Changes may be made in the above methods and systems without departing from the scope hereof. It should thus be noted that the matter contained in the above description or shown in the accompanying drawings should be interpreted as illustrative and not in a limiting sense. The following claims are intended to cover all generic and specific features described herein, as well as all statements of the scope of the present method and system, which, as a matter of language, might be said to fall therebetween.

Claims

1. A system for automated detection of switched-capacitor bank operation on a power grid comprising:

a power line sensor positioned on a power line to measure electric field strength and current;
a processor in communication with the power line sensor;
memory storing a capacitor bank analyzer as computer readable instructions that, when executed by the processor, control the processor to: receive electric field data and current data from the power line sensor, extract key characteristics from the electric field data and the current data, compare the key characteristics to a library of key characteristics of a predictive model, output, based on the predictive model, a label indicating presence of, or lack of, a capacitor switching event.

2. The system of claim 1, the label indicating capacitor bank engaging with the power grid.

3. The system of claim 1, the label indicating capacitor bank dis-engaging with the power grid.

4. The system of claim 1, the power line sensor including a positioning interface.

5. The system of claim 4, further comprising additional computer readable instructions that, when executed by the processor, control the processor to associate location information and time stamps to the received electric field data and the received current data.

6. The system of claim 1, the power line sensor including three pairs of electric field sensors and current sensors, each pair located on one of three phases of the power line.

7. The system of claim 6,

the instructions to compare the key characteristics to a library of key characteristics including instructions that that, when executed by the processor, control the processor to compare, for each of the three phases, the electric field and current data from the respective pair of electric field sensors and current sensors, and
the instructions to output the label including instructions that, when executed by the processor, control the processor to output a first phase label, a second phase label, and a third phase label, each of the first phase label, a second phase label, and a third phase label indicating presence of, or lack of, a capacitor switching event on a respective one of the three phases.

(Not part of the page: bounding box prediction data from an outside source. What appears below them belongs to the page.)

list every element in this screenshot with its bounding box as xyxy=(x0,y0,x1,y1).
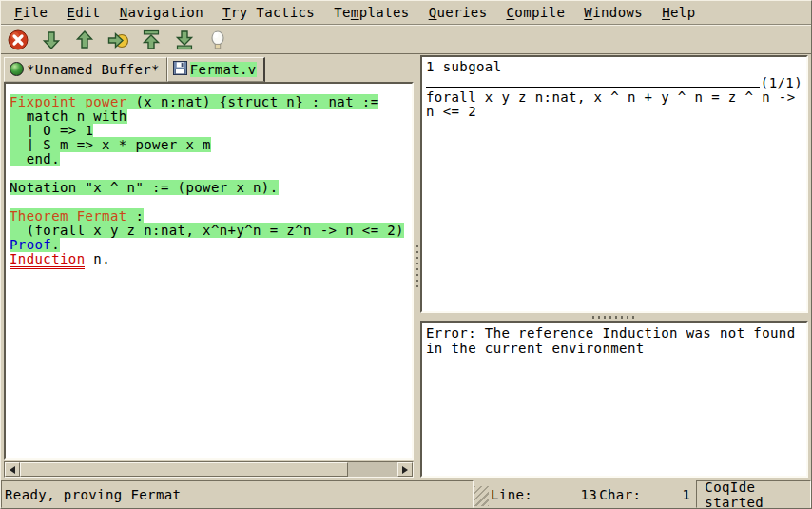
stop-button[interactable] xyxy=(6,28,30,52)
go-to-cursor-button[interactable] xyxy=(106,28,130,52)
message-text-line: Error: The reference Induction was not f… xyxy=(426,325,802,341)
code-line: Proof. xyxy=(10,238,412,252)
code-line: end. xyxy=(10,152,412,166)
go-to-end-button[interactable] xyxy=(172,28,197,52)
goal-text-line: forall x y z n:nat, x ^ n + y ^ n = z ^ … xyxy=(426,90,802,105)
vertical-splitter[interactable] xyxy=(414,54,420,480)
menu-windows[interactable]: Windows xyxy=(574,3,652,22)
goal-counter: (1/1) xyxy=(760,76,802,90)
code-line xyxy=(10,166,412,181)
splitter-grip-icon xyxy=(416,245,418,289)
script-pane: *Unnamed Buffer*Fermat.v Fixpoint power … xyxy=(1,54,414,480)
stop-icon xyxy=(7,29,29,51)
splitter-grip-icon xyxy=(592,316,636,319)
tab-label: Fermat.v xyxy=(190,62,257,77)
tab-unnamed-buffer[interactable]: *Unnamed Buffer* xyxy=(4,57,167,82)
arrow-down-icon xyxy=(40,29,63,51)
goal-body: forall x y z n:nat, x ^ n + y ^ n = z ^ … xyxy=(426,90,802,119)
goal-header: 1 subgoal xyxy=(426,60,802,74)
coqide-window: FileEditNavigationTry TacticsTemplatesQu… xyxy=(0,0,812,509)
line-char-indicator: Line: 13 Char: 1 xyxy=(489,480,690,508)
step-backward-button[interactable] xyxy=(72,28,97,52)
app-message: CoqIde started xyxy=(696,480,811,508)
horizontal-splitter[interactable] xyxy=(420,313,808,321)
line-label: Line: xyxy=(489,487,532,502)
tab-label: *Unnamed Buffer* xyxy=(27,62,160,77)
code-line: Fixpoint power (x n:nat) {struct n} : na… xyxy=(10,95,412,109)
menu-help[interactable]: Help xyxy=(652,3,705,22)
code-line: | S m => x * power x m xyxy=(10,138,412,152)
code-line: (forall x y z n:nat, x^n+y^n = z^n -> n … xyxy=(10,224,412,238)
messages-panel[interactable]: Error: The reference Induction was not f… xyxy=(420,321,808,478)
code-line: | O => 1 xyxy=(10,124,412,138)
code-line: match n with xyxy=(10,109,412,124)
resize-grip[interactable] xyxy=(474,486,489,506)
arrow-to-cursor-icon xyxy=(106,29,129,51)
horizontal-scrollbar[interactable] xyxy=(4,461,414,478)
scrollbar-thumb[interactable] xyxy=(20,462,348,477)
scroll-right-button[interactable] xyxy=(397,462,413,477)
message-text-line: in the current environment xyxy=(426,341,802,356)
goals-panel[interactable]: 1 subgoal (1/1) forall x y z n:nat, x ^ … xyxy=(420,55,808,313)
arrow-up-icon xyxy=(73,29,96,51)
step-forward-button[interactable] xyxy=(39,28,64,52)
menu-compile[interactable]: Compile xyxy=(496,3,574,22)
proof-pane: 1 subgoal (1/1) forall x y z n:nat, x ^ … xyxy=(420,54,811,480)
goal-separator: (1/1) xyxy=(426,76,802,90)
menu-navigation[interactable]: Navigation xyxy=(110,3,213,22)
tab-bar: *Unnamed Buffer*Fermat.v xyxy=(4,55,414,82)
arrow-bottom-icon xyxy=(173,29,196,51)
scroll-left-button[interactable] xyxy=(5,462,20,477)
code-line: Induction n. xyxy=(10,252,412,266)
triangle-left-icon xyxy=(10,466,15,474)
code-line: Notation "x ^ n" := (power x n). xyxy=(10,181,412,195)
line-value: 13 xyxy=(532,487,597,502)
status-text: Ready, proving Fermat xyxy=(1,480,474,508)
status-bar: Ready, proving Fermat Line: 13 Char: 1 C… xyxy=(1,480,811,508)
separator-line xyxy=(426,87,760,88)
menu-edit[interactable]: Edit xyxy=(57,3,109,22)
script-editor[interactable]: Fixpoint power (x n:nat) {struct n} : na… xyxy=(4,82,414,460)
menu-queries[interactable]: Queries xyxy=(419,3,497,22)
triangle-right-icon xyxy=(402,466,408,474)
scrollbar-trough[interactable] xyxy=(20,462,397,477)
save-icon xyxy=(173,61,187,78)
buffer-status-icon xyxy=(10,62,24,76)
char-label: Char: xyxy=(597,487,641,502)
goal-text-line: n <= 2 xyxy=(426,105,802,119)
menu-try-tactics[interactable]: Try Tactics xyxy=(213,3,324,22)
menu-templates[interactable]: Templates xyxy=(324,3,419,22)
code-line xyxy=(10,195,412,209)
hint-button[interactable] xyxy=(205,28,230,52)
lightbulb-icon xyxy=(206,29,229,51)
main-content: *Unnamed Buffer*Fermat.v Fixpoint power … xyxy=(1,54,811,480)
char-value: 1 xyxy=(641,487,690,502)
code-line: Theorem Fermat : xyxy=(10,209,412,224)
menu-bar: FileEditNavigationTry TacticsTemplatesQu… xyxy=(1,1,811,25)
arrow-top-icon xyxy=(140,29,163,51)
toolbar xyxy=(1,25,811,54)
tab-fermat-v[interactable]: Fermat.v xyxy=(167,57,265,82)
menu-file[interactable]: File xyxy=(5,3,57,22)
message-body: Error: The reference Induction was not f… xyxy=(426,325,802,356)
go-to-start-button[interactable] xyxy=(139,28,164,52)
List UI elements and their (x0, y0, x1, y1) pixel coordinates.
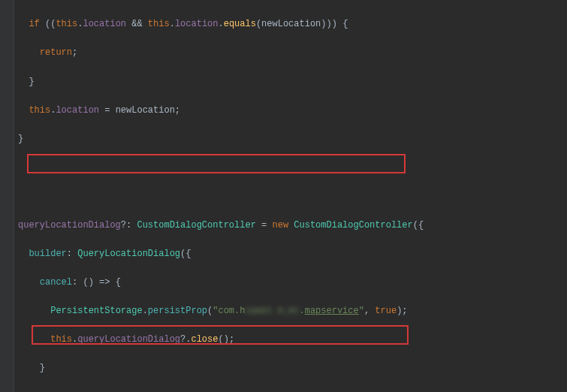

8. The system of claim 1, the key characteristics including one or more of: e-field rise, e-field drop, current rise, current drop, power factor correction, real-power variation, reactive power reduction, reactive power increase, ΔPQ change, inrush current, e-field oscillation, current oscillation, e-field drop, current rise, e-field RMS, E-field STD, Current RMS, Current STD, e-field apparent power, e-field real power, e-field reactive power, E-I phase, peak counts per cycle, and ΔPQ.

9. The system of claim 1, the processor and memory being located at the power line sensor.

10. The system of claim 1, the capacitor bank analyzer initiating in response to receipt, from a SCADA associated with the power grid, of indication of a control signal to energize or deenergize the capacitor bank.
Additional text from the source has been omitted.